In fact, the insect work will be highlighted at a new multi-media interactive Nature Lab that puts the wildlife of LA in personal perspectives with touchable specimens, live animals and citizen scientist projects.  The Lab also features firsthand accounts of growing up seeing wildlife in various LA neighborhoods, a memory map of critters that an urban school discovered when they planted a garden, and autobiographical accounts of local urban wildlife (such as the time a deer was seen from a bar in downtown Los Angeles…really!)

The exhibit will also answer those ever-present LA wildlife questions: How to tell the difference between a brown and black rat? What do mockingbirds look like? What lives underground in the LA region? What do those loud noisy parrots eat? Just how detrimental are feral cats?

UNDERGROUND LA -- Learn what lives in the underworld at the new Nature Lab. (PHOTO BY MARTHA BENEDICT)
UNDERGROUND LA — Learn what lives in the underworld at the new Nature Lab. (PHOTO BY MARTHA BENEDICT)

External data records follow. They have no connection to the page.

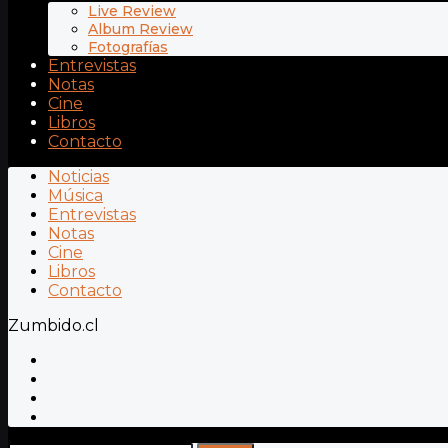
Live Review
Album Review
Fotografías
Entrevistas
Notas
Cine
Libros
Contacto
Noticias
Música
Entrevistas
Notas
Cine
Libros
Contacto
Zumbido.cl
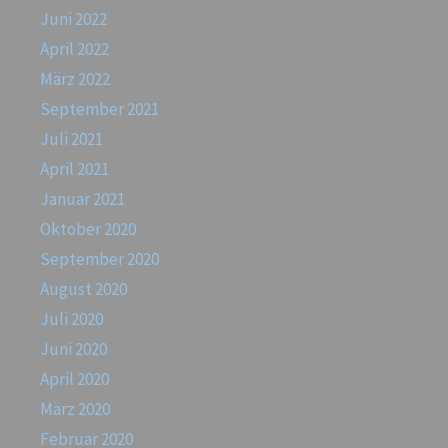
Juni 2022
April 2022
März 2022
September 2021
Juli 2021
April 2021
Januar 2021
Oktober 2020
September 2020
August 2020
Juli 2020
Juni 2020
April 2020
März 2020
Februar 2020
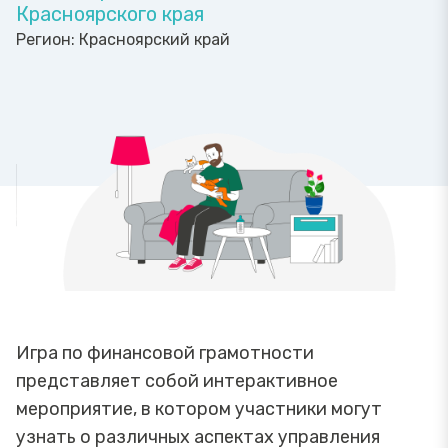
Красноярского края
Регион:
Красноярский край
Игра по финансовой грамотности
представляет собой интерактивное
мероприятие, в котором участники могут
узнать о различных аспектах управления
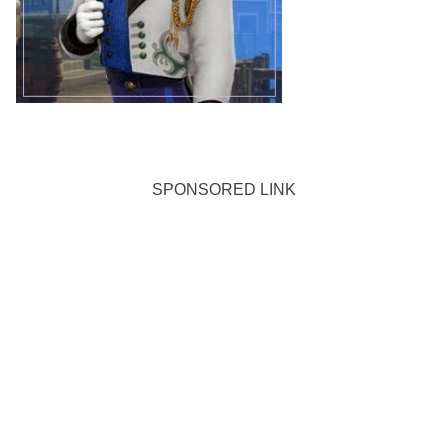
SPONSORED LINK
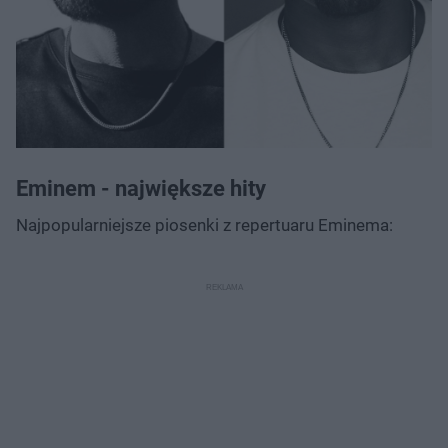
Eminem - największe hity
Najpopularniejsze piosenki z repertuaru Eminema:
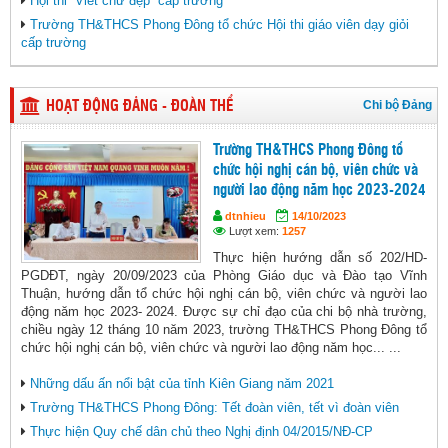
Hội thi “Viết chữ đẹp” cấp trường
Trường TH&THCS Phong Đông tổ chức Hội thi giáo viên dạy giỏi
cấp trường
Chi bộ Đảng
HOẠT ĐỘNG ĐẢNG - ĐOÀN THỂ
Trường TH&THCS Phong Đông tổ
chức hội nghị cán bộ, viên chức và
người lao động năm học 2023-2024
dtnhieu
14/10/2023
Lượt xem:
1257
Thực hiện hướng dẫn số 202/HD-
PGDĐT, ngày 20/09/2023 của Phòng Giáo dục và Đào tạo Vĩnh
Thuận, hướng dẫn tổ chức hội nghị cán bộ, viên chức và người lao
động năm học 2023- 2024. Được sự chỉ đạo của chi bộ nhà trường,
chiều ngày 12 tháng 10 năm 2023, trường TH&THCS Phong Đông tổ
chức hội nghị cán bộ, viên chức và người lao động năm học... ...
Những dấu ấn nổi bật của tỉnh Kiên Giang năm 2021
Trường TH&THCS Phong Đông: Tết đoàn viên, tết vì đoàn viên
Thực hiện Quy chế dân chủ theo Nghị định 04/2015/NĐ-CP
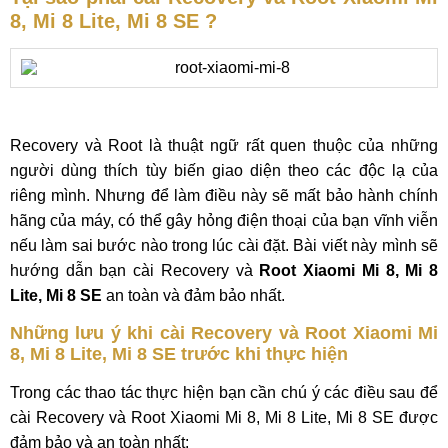
8, Mi 8 Lite, Mi 8 SE ?
Recovery và Root là thuật ngữ rất quen thuộc của những
người dùng thích tùy biến giao diện theo các độc lạ của
riêng mình. Nhưng để làm điều này sẽ mất bảo hành chính
hãng của máy, có thể gây hỏng điện thoại của bạn vĩnh viễn
nếu làm sai bước nào trong lúc cài đặt. Bài viết này mình sẽ
hướng dẫn bạn cài Recovery và
Root Xiaomi Mi 8, Mi 8
Lite, Mi 8 SE
an toàn và đảm bảo nhất.
Những lưu ý khi cài Recovery và Root Xiaomi Mi
8, Mi 8 Lite, Mi 8 SE trước khi thực hiện
Trong các thao tác thực hiện bạn cần chú ý các điều sau để
cài Recovery và Root Xiaomi Mi 8, Mi 8 Lite, Mi 8 SE được
đảm bảo và an toàn nhất:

All in all, when the indoor nature exhibit and outdoor Nature Gardens opens on June 9, the landscape, plants, environment and wildlife stories will be, no doubt, strikingly familiar to visitors – (“I see that tree all the time,” “My neighbors have that plant,” “Those birds are always flying near my school”) and that’s the point.

The Greater Los Angeles area is a biodiversity smorgasbord for wildlife (we have the most birds species of any county in the US) and it’s about time we turn the microscope on ourselves. Gentlemen, let the investigations begin!